Collected data:
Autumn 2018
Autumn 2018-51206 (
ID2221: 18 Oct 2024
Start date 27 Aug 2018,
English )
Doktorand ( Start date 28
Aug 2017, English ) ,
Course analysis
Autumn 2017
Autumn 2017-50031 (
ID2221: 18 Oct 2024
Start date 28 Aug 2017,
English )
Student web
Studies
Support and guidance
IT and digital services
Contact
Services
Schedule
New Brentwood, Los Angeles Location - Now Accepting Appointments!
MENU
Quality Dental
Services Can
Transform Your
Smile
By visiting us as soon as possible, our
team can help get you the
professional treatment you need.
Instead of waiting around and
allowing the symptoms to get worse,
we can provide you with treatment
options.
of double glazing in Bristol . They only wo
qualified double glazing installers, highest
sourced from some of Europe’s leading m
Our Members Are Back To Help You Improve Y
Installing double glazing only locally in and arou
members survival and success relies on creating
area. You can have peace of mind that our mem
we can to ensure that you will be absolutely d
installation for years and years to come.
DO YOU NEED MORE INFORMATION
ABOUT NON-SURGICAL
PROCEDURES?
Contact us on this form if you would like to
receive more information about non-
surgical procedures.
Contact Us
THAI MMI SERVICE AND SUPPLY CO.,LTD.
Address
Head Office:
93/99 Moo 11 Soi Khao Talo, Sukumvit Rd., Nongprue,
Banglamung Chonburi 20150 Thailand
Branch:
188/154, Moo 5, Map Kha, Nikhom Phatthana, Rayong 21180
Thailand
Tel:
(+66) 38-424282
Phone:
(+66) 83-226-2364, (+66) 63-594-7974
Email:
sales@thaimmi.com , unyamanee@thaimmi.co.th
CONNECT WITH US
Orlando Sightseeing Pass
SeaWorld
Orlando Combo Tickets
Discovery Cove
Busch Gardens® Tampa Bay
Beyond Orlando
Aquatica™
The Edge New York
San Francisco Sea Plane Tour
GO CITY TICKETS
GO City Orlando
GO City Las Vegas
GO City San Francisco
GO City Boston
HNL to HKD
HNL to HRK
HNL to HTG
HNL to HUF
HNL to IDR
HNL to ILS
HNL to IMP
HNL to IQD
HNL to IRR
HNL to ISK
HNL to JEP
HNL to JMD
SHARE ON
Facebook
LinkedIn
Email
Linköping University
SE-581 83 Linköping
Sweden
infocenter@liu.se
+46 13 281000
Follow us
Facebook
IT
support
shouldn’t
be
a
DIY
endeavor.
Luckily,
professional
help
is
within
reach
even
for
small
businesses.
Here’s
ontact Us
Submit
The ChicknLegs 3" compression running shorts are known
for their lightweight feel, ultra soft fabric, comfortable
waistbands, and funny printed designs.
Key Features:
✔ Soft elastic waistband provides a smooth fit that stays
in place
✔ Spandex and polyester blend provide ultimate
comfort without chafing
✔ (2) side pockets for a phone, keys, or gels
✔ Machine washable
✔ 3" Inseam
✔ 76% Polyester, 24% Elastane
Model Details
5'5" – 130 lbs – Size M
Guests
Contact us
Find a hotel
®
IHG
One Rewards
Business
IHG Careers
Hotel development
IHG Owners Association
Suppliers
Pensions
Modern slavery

## [Action item]
Repeat each entry above, keeping every word exact.

## [Problem solution]
Autumn 2018
Autumn 2018-51206 (
ID2221: 18 Oct 2024
Start date 27 Aug 2018,
English )
Doktorand ( Start date 28
Aug 2017, English ) ,
Course analysis
Autumn 2017
Autumn 2017-50031 (
ID2221: 18 Oct 2024
Start date 28 Aug 2017,
English )
Student web
Studies
Support and guidance
IT and digital services
Contact
Services
Schedule
New Brentwood, Los Angeles Location - Now Accepting Appointments!
MENU
Quality Dental
Services Can
Transform Your
Smile
By visiting us as soon as possible, our
team can help get you the
professional treatment you need.
Instead of waiting around and
allowing the symptoms to get worse,
we can provide you with treatment
options.
of double glazing in Bristol . They only wo
qualified double glazing installers, highest
sourced from some of Europe’s leading m
Our Members Are Back To Help You Improve Y
Installing double glazing only locally in and arou
members survival and success relies on creating
area. You can have peace of mind that our mem
we can to ensure that you will be absolutely d
installation for years and years to come.
DO YOU NEED MORE INFORMATION
ABOUT NON-SURGICAL
PROCEDURES?
Contact us on this form if you would like to
receive more information about non-
surgical procedures.
Contact Us
THAI MMI SERVICE AND SUPPLY CO.,LTD.
Address
Head Office:
93/99 Moo 11 Soi Khao Talo, Sukumvit Rd., Nongprue,
Banglamung Chonburi 20150 Thailand
Branch:
188/154, Moo 5, Map Kha, Nikhom Phatthana, Rayong 21180
Thailand
Tel:
(+66) 38-424282
Phone:
(+66) 83-226-2364, (+66) 63-594-7974
Email:
sales@thaimmi.com , unyamanee@thaimmi.co.th
CONNECT WITH US
Orlando Sightseeing Pass
SeaWorld
Orlando Combo Tickets
Discovery Cove
Busch Gardens® Tampa Bay
Beyond Orlando
Aquatica™
The Edge New York
San Francisco Sea Plane Tour
GO CITY TICKETS
GO City Orlando
GO City Las Vegas
GO City San Francisco
GO City Boston
HNL to HKD
HNL to HRK
HNL to HTG
HNL to HUF
HNL to IDR
HNL to ILS
HNL to IMP
HNL to IQD
HNL to IRR
HNL to ISK
HNL to JEP
HNL to JMD
SHARE ON
Facebook
LinkedIn
Email
Linköping University
SE-581 83 Linköping
Sweden
infocenter@liu.se
+46 13 281000
Follow us
Facebook
IT
support
shouldn’t
be
a
DIY
endeavor.
Luckily,
professional
help
is
within
reach
even
for
small
businesses.
Here’s
ontact Us
Submit
The ChicknLegs 3" compression running shorts are known
for their lightweight feel, ultra soft fabric, comfortable
waistbands, and funny printed designs.
Key Features:
✔ Soft elastic waistband provides a smooth fit that stays
in place
✔ Spandex and polyester blend provide ultimate
comfort without chafing
✔ (2) side pockets for a phone, keys, or gels
✔ Machine washable
✔ 3" Inseam
✔ 76% Polyester, 24% Elastane
Model Details
5'5" – 130 lbs – Size M
Guests
Contact us
Find a hotel
®
IHG
One Rewards
Business
IHG Careers
Hotel development
IHG Owners Association
Suppliers
Pensions
Modern slavery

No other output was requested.